Thursday, August 23, 2018

Review: The Hazel Wood (The Hazel Wood #1) by Melissa Albert

Book Blurb:

Seventeen-year-old Alice and her mother have spent most of Alice's life on the road, always a step ahead of the strange bad luck biting at their heels. But when Alice's grandmother, the reclusive author of a book of pitch-dark fairy tales, dies alone on her estate - the Hazel Wood - Alice learns how bad her luck can really get. Her mother is stolen away - by a figure who claims to come from the cruel supernatural world where her grandmother's stories are set. Alice's only lead is the message her mother left behind: STAY AWAY FROM THE HAZEL WOOD.

To retrieve her mother, Alice must venture first to the Hazel Wood, then into the world where her grandmother's tales began . . .

Find out more about the book on Goodreads
My Review:

5 Out Of 5 Stars

Genre: Another-World, Fairytale, Mystery, Royal-Court, Scary, Supernatural, Suspense, Teen--

Alice and her mom Ella basically live like gypsies, moving from one place to the next, usually staying with a friend, until the bad luck catches up to them- making them "bad luck guests". After the death of her estranged Grandmother Althea, a woman Alice never met and Ella refuses to talk about, but has a strangely large cult following for her odd fairytale book, Ella decides they will settle down.
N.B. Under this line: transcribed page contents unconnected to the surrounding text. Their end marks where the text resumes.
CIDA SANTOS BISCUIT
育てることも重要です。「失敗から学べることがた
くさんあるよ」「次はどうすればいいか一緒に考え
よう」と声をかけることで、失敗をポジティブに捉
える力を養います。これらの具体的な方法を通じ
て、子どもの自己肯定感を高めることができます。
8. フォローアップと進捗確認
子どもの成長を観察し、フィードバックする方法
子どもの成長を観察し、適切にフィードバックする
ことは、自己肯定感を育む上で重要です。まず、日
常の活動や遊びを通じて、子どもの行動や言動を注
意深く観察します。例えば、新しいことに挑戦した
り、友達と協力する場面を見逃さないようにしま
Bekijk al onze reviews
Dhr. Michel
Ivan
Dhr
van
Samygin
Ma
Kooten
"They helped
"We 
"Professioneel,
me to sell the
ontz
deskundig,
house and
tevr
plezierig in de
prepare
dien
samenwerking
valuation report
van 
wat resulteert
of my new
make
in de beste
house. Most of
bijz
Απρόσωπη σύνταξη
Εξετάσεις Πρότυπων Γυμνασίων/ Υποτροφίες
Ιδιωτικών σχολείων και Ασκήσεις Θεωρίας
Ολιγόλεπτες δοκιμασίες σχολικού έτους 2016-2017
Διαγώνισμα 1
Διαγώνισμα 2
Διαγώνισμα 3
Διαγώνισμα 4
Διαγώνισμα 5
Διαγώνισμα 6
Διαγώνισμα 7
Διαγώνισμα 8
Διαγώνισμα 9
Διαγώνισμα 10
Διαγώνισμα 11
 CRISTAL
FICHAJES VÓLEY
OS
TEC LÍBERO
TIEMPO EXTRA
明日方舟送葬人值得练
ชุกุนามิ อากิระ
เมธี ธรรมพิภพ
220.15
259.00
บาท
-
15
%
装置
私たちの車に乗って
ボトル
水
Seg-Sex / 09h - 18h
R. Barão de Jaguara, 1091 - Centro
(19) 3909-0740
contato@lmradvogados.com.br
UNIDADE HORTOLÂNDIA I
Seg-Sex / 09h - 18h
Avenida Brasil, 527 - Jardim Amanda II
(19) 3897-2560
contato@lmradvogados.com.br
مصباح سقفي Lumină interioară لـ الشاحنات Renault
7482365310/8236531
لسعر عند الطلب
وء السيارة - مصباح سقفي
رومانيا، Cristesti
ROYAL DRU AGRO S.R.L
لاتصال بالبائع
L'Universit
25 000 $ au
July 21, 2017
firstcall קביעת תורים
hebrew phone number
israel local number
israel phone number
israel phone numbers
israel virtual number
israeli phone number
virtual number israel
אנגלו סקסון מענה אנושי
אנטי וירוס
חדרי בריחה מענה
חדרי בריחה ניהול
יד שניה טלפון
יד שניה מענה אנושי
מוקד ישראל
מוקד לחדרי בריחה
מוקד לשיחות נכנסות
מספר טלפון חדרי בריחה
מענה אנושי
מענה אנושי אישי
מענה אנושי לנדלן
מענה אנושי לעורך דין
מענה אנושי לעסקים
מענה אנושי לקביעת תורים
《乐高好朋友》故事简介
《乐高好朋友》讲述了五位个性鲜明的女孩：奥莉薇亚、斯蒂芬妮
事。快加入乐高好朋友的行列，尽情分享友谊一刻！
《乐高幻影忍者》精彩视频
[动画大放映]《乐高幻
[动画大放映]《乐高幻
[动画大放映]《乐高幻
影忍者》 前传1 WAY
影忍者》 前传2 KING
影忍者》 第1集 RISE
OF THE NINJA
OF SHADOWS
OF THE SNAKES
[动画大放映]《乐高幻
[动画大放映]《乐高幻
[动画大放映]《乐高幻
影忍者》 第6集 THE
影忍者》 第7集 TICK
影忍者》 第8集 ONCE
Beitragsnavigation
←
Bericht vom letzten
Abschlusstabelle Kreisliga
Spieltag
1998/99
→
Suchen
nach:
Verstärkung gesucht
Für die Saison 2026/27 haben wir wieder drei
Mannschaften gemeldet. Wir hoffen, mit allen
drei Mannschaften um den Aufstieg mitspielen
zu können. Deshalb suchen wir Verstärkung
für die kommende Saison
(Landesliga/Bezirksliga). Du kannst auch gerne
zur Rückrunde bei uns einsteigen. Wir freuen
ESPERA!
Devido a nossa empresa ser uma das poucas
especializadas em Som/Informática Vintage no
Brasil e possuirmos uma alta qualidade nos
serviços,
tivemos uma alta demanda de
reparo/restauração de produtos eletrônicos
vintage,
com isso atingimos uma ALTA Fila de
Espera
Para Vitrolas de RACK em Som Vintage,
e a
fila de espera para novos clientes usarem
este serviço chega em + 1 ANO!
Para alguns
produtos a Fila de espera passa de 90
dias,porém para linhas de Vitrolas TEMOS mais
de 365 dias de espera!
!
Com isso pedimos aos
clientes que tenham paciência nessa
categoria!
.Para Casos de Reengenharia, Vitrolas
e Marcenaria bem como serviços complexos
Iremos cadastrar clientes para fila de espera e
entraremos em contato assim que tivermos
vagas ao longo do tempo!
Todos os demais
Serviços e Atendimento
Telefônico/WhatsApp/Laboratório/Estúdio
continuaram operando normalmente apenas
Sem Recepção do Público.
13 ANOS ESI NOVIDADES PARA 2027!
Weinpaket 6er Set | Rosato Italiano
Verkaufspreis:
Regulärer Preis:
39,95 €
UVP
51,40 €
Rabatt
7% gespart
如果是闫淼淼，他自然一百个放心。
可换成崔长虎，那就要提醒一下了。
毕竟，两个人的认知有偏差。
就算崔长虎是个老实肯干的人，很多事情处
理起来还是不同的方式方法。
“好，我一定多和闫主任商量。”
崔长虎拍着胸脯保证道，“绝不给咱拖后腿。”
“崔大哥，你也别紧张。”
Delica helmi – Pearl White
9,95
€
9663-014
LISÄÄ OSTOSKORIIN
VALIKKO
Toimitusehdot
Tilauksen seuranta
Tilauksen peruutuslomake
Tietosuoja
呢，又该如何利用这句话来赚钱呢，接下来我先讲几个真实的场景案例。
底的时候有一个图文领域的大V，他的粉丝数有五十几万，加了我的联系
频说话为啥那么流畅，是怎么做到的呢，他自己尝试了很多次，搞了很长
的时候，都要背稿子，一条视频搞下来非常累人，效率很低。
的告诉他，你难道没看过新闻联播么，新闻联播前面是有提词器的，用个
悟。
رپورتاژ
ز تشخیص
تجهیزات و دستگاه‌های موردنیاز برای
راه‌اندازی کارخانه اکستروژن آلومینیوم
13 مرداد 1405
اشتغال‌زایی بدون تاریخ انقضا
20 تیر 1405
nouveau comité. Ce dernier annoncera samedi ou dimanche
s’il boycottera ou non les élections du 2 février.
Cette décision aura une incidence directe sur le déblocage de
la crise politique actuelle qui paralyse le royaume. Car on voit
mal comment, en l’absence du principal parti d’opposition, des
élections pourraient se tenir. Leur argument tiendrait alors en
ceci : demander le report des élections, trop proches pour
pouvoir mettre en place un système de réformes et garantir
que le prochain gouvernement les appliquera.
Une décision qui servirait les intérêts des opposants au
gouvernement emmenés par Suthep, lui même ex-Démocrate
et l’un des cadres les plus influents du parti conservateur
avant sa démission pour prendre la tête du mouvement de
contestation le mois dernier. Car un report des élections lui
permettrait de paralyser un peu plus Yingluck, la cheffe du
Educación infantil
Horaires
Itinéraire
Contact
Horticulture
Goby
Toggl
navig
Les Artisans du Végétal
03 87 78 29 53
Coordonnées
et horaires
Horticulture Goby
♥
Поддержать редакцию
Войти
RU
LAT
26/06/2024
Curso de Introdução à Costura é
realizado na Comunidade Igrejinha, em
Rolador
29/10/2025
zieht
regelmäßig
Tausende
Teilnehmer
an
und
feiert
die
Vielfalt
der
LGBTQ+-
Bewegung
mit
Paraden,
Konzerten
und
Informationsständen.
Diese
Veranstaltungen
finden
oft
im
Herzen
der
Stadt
And then Alice gets a new family of sorts with her stepfather and stepsister- both she barely tolerates for her mother's happiness, and it seems everything is peachy. That is until a man from Alice's past shows up and then Ella goes missing.

Everything about this book was odd and super creepy and I absolutely loved it! This was such an interesting adventure, with different types of "fairytales" and scariness and twists. I was so into this book, more so than any other than I have read recently. The mix of adventure, scariness and random dark humor filled my heart with joy and I found myself laughing at the most inappropriate of times. And ps mentioning crickets are creepy (which they are) made this book my soul sister.

The air around her shivered and prismed like the heat over a blacktop. She was what I was looking for, the hot moving point at the center of this island of charged quiet. I watched her with a feeling I couldn’t name—fear or awe or recognition.

I read a review recently where someone compared this to Alice in Wonderland and I can totally see where that reviewer was are coming from, but I personally mean that in the best of ways- it was an epic, dangerous, crazy journey with some wonderfully strange encounters that I just ate up. I would gladly take another adventure in these same circumstances, no complaint.

The few stories recited from the Tales from the Hinterland were absolutely horrifying, amazing and I need to get my hands on them asap. They were just the way I like my fairytales, scary and surprising. No feel good fairy godmother here.

My one teeny tiny complaint with the story was that the ending felt a little anticlimactic, but as long as I know this is not the end end, I can pretend I am content. If this was a standalone (which is 100% what the ending felt like and I would have assumed so if I hadn't already seen on Goodreads there is another book for next year), I would have been really disappointed. I will try not to get too desperate while I (pretend to) patiently wait for more from the Hinterwoods. In case I was too subtle, I really loved this book.